About this task:
Transcribe the data below verbatim from the line with "necesitas revisar un" to the line with "genera notas compartibles, para". Include both of those lines.
┌─ Records supplied
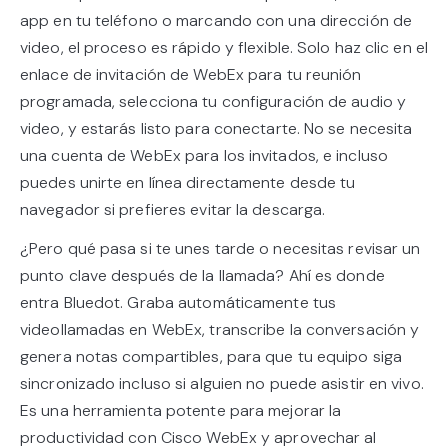
app en tu teléfono o marcando con una dirección de
video, el proceso es rápido y flexible. Solo haz clic en el
enlace de invitación de WebEx para tu reunión
programada, selecciona tu configuración de audio y
video, y estarás listo para conectarte. No se necesita
una cuenta de WebEx para los invitados, e incluso
puedes unirte en línea directamente desde tu
navegador si prefieres evitar la descarga.
¿Pero qué pasa si te unes tarde o necesitas revisar un
punto clave después de la llamada? Ahí es donde
entra Bluedot. Graba automáticamente tus
videollamadas en WebEx, transcribe la conversación y
genera notas compartibles, para que tu equipo siga
sincronizado incluso si alguien no puede asistir en vivo.
Es una herramienta potente para mejorar la
productividad con Cisco WebEx y aprovechar al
└─
Solution for this task:
¿Pero qué pasa si te unes tarde o necesitas revisar un
punto clave después de la llamada? Ahí es donde
entra Bluedot. Graba automáticamente tus
videollamadas en WebEx, transcribe la conversación y
genera notas compartibles, para que tu equipo siga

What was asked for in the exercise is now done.